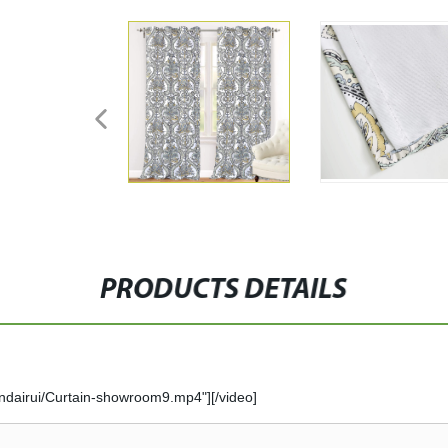
PRODUCTS DETAILS
ndairui/Curtain-showroom9.mp4"][/video]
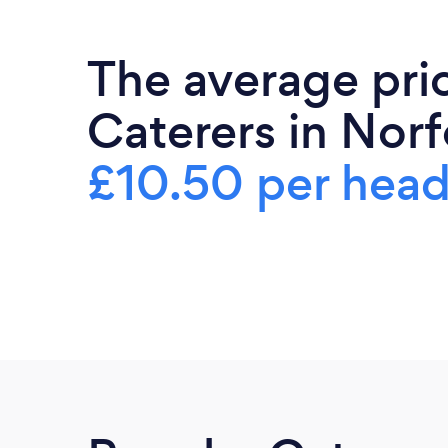
The average pri
Caterers in Norf
£10.50 per hea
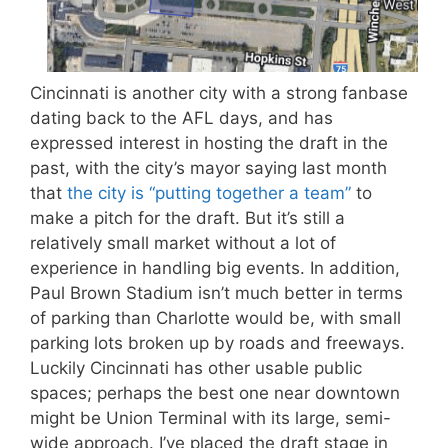
Cincinnati is another city with a strong fanbase
dating back to the AFL days, and has
expressed interest in hosting the draft in the
past, with the city’s mayor saying last month
that
the city is “putting together a team”
to
make a pitch for the draft. But it’s still a
relatively small market without a lot of
experience in handling big events. In addition,
Paul Brown Stadium isn’t much better in terms
of parking than Charlotte would be, with small
parking lots broken up by roads and freeways.
Luckily Cincinnati has other usable public
spaces; perhaps the best one near downtown
might be Union Terminal with its large, semi-
wide approach. I’ve placed the draft stage in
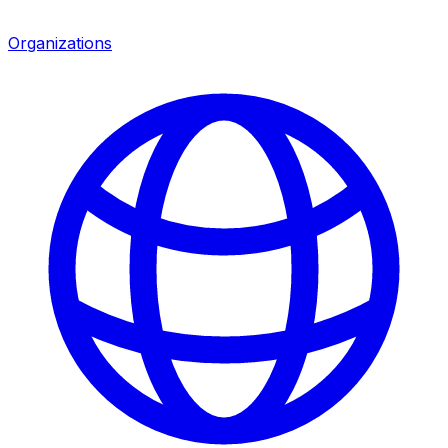
Organizations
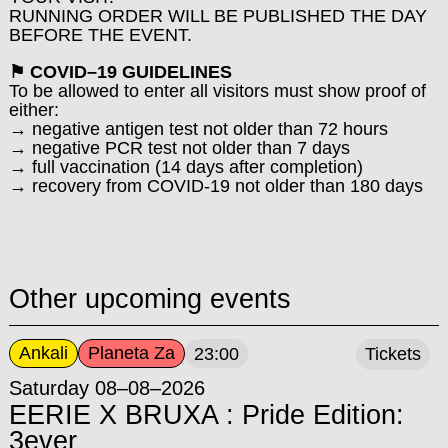
RUNNING ORDER WILL BE PUBLISHED THE DAY
BEFORE THE EVENT.
⚑ COVID–19 GUIDELINES
To be allowed to enter all visitors must show proof of
either:
→ negative antigen test not older than 72 hours
→ negative PCR test not older than 7 days
→ full vaccination (14 days after completion)
→ recovery from COVID-19 not older than 180 days
Other upcoming events
Ankali
Planeta Za
23:00
Tickets
Saturday 08–08–2026
EERIE X BRUXA : Pride Edition:
3ever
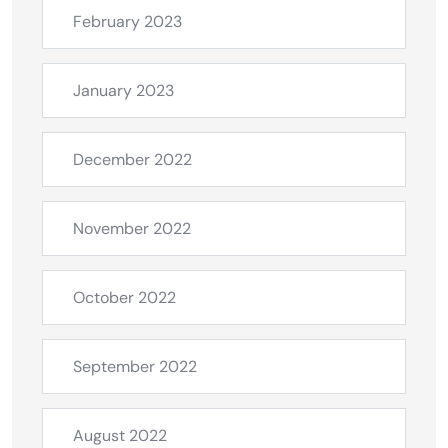
February 2023
January 2023
December 2022
November 2022
October 2022
September 2022
August 2022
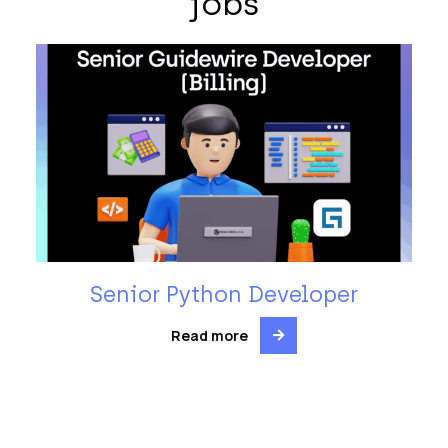
jobs
Senior Python Developer
Read more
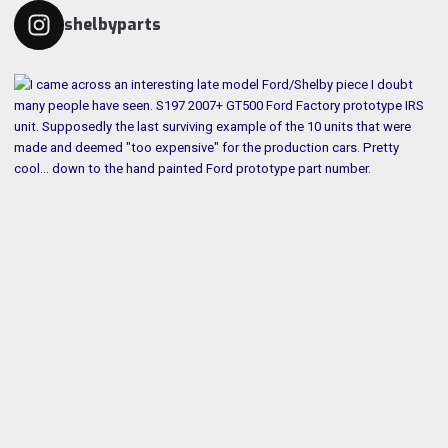
shelbyparts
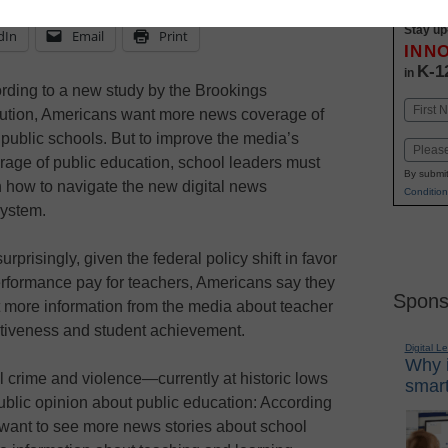
Stay up
dIn
Email
Print
INN
K-1
in
rding to a new study by the Brookings
Name
itution, Americans want more news coverage of
First
r public schools. But to improve the media’s
Email
rage of public education, school leaders must
By submit
n how to navigate the new digital news
Condition
ystem.
urprisingly, given the federal policy shift in favor
erformance pay for teachers, Americans say they
Spons
 more information from the media about teacher
ctiveness and student achievement.
Digital L
Why i
 crime and violence—currently at historic lows
smart
blic opinion about public education: According
 want to see more news stories about school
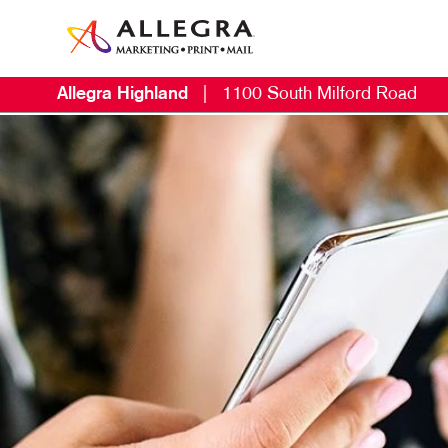
Allegra Highland
|
1100 South Milford Road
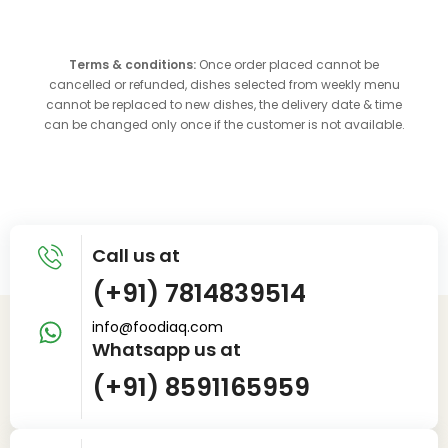
Terms & conditions:
Once order placed cannot be
cancelled or refunded, dishes selected from weekly menu
cannot be replaced to new dishes, the delivery date & time
can be changed only once if the customer is not available.
Call us at
(+91) 7814839514
info@foodiaq.com
Whatsapp us at
(+91) 8591165959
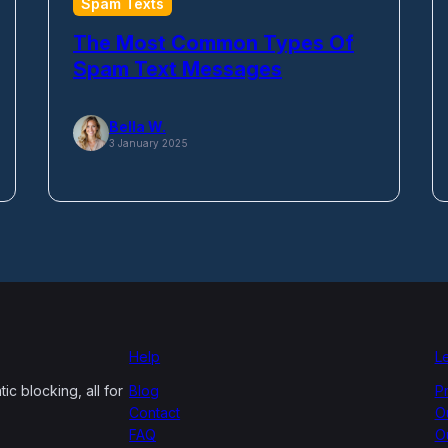
Spam Texts
The Most Common Types Of
Spam Text Messages
Bella W.
3 January 2025
Help
L
c blocking, all for
Blog
P
Contact
O
FAQ
O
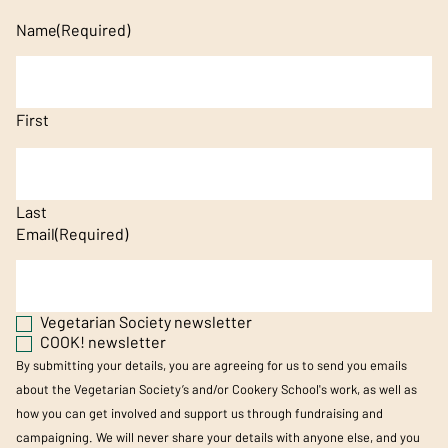
Name
(Required)
First
Last
Email
(Required)
Vegetarian Society newsletter
COOK! newsletter
By submitting your details, you are agreeing for us to send you emails
about the Vegetarian Society’s and/or Cookery School's work, as well as
how you can get involved and support us through fundraising and
campaigning. We will never share your details with anyone else, and you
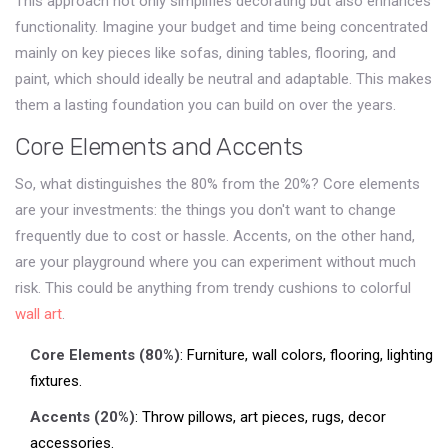
This approach not only simplifies decorating but also enhances
functionality. Imagine your budget and time being concentrated
mainly on key pieces like sofas, dining tables, flooring, and
paint, which should ideally be neutral and adaptable. This makes
them a lasting foundation you can build on over the years.
Core Elements and Accents
So, what distinguishes the 80% from the 20%? Core elements
are your investments: the things you don't want to change
frequently due to cost or hassle. Accents, on the other hand,
are your playground where you can experiment without much
risk. This could be anything from trendy cushions to colorful
wall art
.
Core Elements (80%)
: Furniture, wall colors, flooring, lighting
fixtures.
Accents (20%)
: Throw pillows, art pieces, rugs, decor
accessories.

• Exercise description: Return every entry unchanged and skip the pictures.

• Finished exercise:
PRODUCTS DETAILS
ndairui/Curtain-showroom9.mp4"][/video]
The average pri
Caterers in Norf
£10.50 per hea
Cincinnati is another city with a strong fanbase
dating back to the AFL days, and has
expressed interest in hosting the draft in the
past, with the city’s mayor saying last month
that
the city is “putting together a team”
to
make a pitch for the draft. But it’s still a
relatively small market without a lot of
experience in handling big events. In addition,
Paul Brown Stadium isn’t much better in terms
of parking than Charlotte would be, with small
parking lots broken up by roads and freeways.
Luckily Cincinnati has other usable public
spaces; perhaps the best one near downtown
might be Union Terminal with its large, semi-
wide approach. I’ve placed the draft stage in
Organizations
RUNNING ORDER WILL BE PUBLISHED THE DAY
BEFORE THE EVENT.
⚑ COVID–19 GUIDELINES
To be allowed to enter all visitors must show proof of
either:
→ negative antigen test not older than 72 hours
→ negative PCR test not older than 7 days
→ full vaccination (14 days after completion)
→ recovery from COVID-19 not older than 180 days
Other upcoming events
Ankali
Planeta Za
23:00
Tickets
Saturday 08–08–2026
EERIE X BRUXA : Pride Edition:
3ever
February 2023
January 2023
December 2022
November 2022
October 2022
September 2022
August 2022
jobs
Senior Python Developer
Read more
shelbyparts
Stay up
dIn
Email
Print
INN
K-1
in
rding to a new study by the Brookings
Name
itution, Americans want more news coverage of
First
r public schools. But to improve the media’s
Email
rage of public education, school leaders must
By submit
n how to navigate the new digital news
Condition
ystem.
urprisingly, given the federal policy shift in favor
erformance pay for teachers, Americans say they
Spons
 more information from the media about teacher
ctiveness and student achievement.
Digital L
Why i
 crime and violence—currently at historic lows
smart
blic opinion about public education: According
 want to see more news stories about school
Allegra Highland
|
1100 South Milford Road
Terms & conditions:
Once order placed cannot be
cancelled or refunded, dishes selected from weekly menu
cannot be replaced to new dishes, the delivery date & time
can be changed only once if the customer is not available.
Call us at
(+91) 7814839514
info@foodiaq.com
Whatsapp us at
(+91) 8591165959
Spam Texts
The Most Common Types Of
Spam Text Messages
Bella W.
3 January 2025
Help
L
c blocking, all for
Blog
P
Contact
O
FAQ
O
Name
(Required)
First
Last
Email
(Required)
Vegetarian Society newsletter
COOK! newsletter
By submitting your details, you are agreeing for us to send you emails
about the Vegetarian Society’s and/or Cookery School's work, as well as
how you can get involved and support us through fundraising and
campaigning. We will never share your details with anyone else, and you
This approach not only simplifies decorating but also enhances
functionality. Imagine your budget and time being concentrated
mainly on key pieces like sofas, dining tables, flooring, and
paint, which should ideally be neutral and adaptable. This makes
them a lasting foundation you can build on over the years.
Core Elements and Accents
So, what distinguishes the 80% from the 20%? Core elements
are your investments: the things you don't want to change
frequently due to cost or hassle. Accents, on the other hand,
are your playground where you can experiment without much
risk. This could be anything from trendy cushions to colorful
wall art
.
Core Elements (80%)
: Furniture, wall colors, flooring, lighting
fixtures.
Accents (20%)
: Throw pillows, art pieces, rugs, decor
accessories.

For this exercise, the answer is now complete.